- **ACTIVITY**
Look for the string "leading" in the listing below and copy every line in which it appears.

- **DATA**

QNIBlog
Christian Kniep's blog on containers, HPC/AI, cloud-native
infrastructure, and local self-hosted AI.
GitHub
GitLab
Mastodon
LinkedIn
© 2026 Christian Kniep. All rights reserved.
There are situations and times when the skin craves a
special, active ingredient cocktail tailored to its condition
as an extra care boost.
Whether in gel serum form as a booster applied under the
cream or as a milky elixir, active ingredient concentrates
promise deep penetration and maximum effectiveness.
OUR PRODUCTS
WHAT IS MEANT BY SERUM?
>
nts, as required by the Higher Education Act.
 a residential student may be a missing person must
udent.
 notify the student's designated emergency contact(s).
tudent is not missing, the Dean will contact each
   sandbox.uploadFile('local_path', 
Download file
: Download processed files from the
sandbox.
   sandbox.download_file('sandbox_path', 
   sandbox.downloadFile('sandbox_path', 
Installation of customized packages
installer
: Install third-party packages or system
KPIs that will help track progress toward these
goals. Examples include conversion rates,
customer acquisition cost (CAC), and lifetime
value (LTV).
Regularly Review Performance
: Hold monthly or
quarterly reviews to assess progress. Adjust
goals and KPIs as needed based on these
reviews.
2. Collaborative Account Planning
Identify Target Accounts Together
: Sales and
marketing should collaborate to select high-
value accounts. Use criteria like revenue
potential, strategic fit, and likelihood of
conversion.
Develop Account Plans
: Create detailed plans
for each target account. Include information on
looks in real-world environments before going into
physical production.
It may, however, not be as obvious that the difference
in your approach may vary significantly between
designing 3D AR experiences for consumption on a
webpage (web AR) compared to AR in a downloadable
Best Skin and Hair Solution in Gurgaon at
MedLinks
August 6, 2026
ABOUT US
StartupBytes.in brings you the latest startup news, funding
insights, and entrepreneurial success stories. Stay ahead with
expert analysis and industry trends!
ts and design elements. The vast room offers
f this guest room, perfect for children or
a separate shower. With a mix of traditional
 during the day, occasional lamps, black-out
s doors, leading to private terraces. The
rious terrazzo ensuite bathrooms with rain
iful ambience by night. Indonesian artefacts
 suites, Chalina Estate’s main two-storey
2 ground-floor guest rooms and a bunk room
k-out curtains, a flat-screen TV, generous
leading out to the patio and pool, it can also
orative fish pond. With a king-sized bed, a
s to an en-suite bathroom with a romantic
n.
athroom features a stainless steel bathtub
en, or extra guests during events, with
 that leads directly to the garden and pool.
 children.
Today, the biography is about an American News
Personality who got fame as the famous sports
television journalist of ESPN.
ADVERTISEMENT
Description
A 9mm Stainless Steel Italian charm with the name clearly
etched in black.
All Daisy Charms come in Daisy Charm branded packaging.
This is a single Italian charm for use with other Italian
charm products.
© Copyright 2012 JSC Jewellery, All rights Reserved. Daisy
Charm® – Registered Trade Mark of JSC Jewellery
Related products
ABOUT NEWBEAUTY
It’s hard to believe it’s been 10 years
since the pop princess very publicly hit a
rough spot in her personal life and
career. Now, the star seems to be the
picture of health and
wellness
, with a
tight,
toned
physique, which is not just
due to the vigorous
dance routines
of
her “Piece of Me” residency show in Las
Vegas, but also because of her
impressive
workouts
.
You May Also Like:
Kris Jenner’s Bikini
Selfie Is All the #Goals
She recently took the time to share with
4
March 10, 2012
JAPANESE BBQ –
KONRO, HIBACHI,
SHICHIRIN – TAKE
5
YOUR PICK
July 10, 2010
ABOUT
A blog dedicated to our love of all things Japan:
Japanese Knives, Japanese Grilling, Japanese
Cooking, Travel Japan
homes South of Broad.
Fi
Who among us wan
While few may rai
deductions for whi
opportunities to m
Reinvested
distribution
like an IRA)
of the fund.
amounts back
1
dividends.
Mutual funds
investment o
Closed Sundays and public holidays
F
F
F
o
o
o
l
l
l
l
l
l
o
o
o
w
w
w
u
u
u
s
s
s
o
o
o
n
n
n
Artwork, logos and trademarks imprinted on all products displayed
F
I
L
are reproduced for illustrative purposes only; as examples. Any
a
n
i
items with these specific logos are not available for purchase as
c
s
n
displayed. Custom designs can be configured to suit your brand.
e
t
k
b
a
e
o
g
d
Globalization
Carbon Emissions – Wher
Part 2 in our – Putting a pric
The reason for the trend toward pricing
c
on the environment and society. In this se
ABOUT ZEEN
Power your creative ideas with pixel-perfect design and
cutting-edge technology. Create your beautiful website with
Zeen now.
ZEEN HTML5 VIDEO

- **RESPONSE TO THE TASK**
s doors, leading to private terraces. The
leading out to the patio and pool, it can also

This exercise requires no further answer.